# E.N. Publishing Looking for d20 Line Managers



## Morrus (Dec 5, 2004)

We at EN Publishing are planning on expanding our operations significantly.

 We're looking for several d20 line managers to join our team.  The line managers will be responsible for producing entire PDF product lines from conception through to release.

 The line manager roles require a large amount of responsibility and dedication, and we are looking for people with *previous experience* in producing high quality PDF products.  As the line manager, you will be responsible for an entire product line, including writing, editing, art and layout.  You will need to be experienced at dealing with writers, artists and contributors, arranging contracts, negotiating payments, and overseeing the entire production of your product line.  You should be prepared to meet strict deadlines and to meet quarterly quotas of high-quality PDF products.

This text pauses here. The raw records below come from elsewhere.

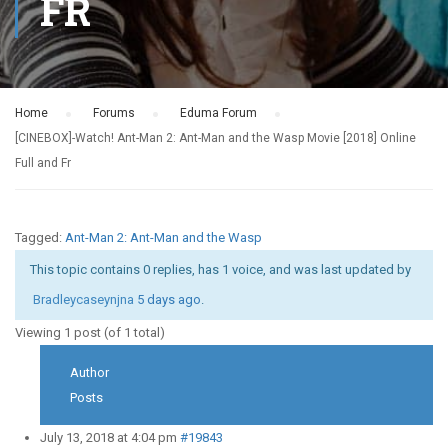
FR
Home
›
Forums
›
Eduma Forum
›
[CINEBOX]-Watch! Ant-Man 2: Ant-Man and the Wasp Movie [2018] Online
Full and Fr
Tagged:
Ant-Man 2: Ant-Man and the Wasp
This topic contains 0 replies, has 1 voice, and was last updated by
Bradleycaseynjna
5 days ago
.
Viewing 1 post (of 1 total)
Author
Posts
July 13, 2018 at 4:04 pm
#19843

You will also be responsible for the budget of your product line within preset constraints.

 We will be expanding our product range to cover various genres and product types/sizes, from mini-PDFs to full-blown sourcebooks.  

 Please contact Morrus at russ@en-world.freeserve.co.uk if you are interested.  Please also have ready a link to a previously managed PDF product (do not send this PDF via email, however).  You will need to be available to start immediately.  If you already have an idea for a product line, please let us know in your email; we will be giving preference to those who can show that they are able to conceptualise and bring about a line.

 An example of the type of thing that you would be responsible for is the _E.N. Arsenal_ line.  We need people to manage similar lines and concepts.  

 Given the responsibility involved in these positions, we would like you to think carefully before applying.  As a paying job, we will expect you to be committed to your product line.  Feel free to ask questions in this thread, although I won't be answering contract-specific matters in public.

 Payment -- payment will be paid via royalties.  You will be able to set your own royalty within the budgetary percentage allocated to contributor payments.  You will also be arranging and negotiating royalty percentages with contributors working under you.  

 You will have access to a private, password-protected forum here at EN World for your own use, in order to help you facilitate communication with and management of the contributors working for you.  Each line manager will have one such forum.

 Although we're not limiting applications to only such people, we anticipate that most of the applications will come from those who have run (or are currently running) a small e-publishing outfit, and would welcome the opportunity that EN Publishing's exposure will give them.


----------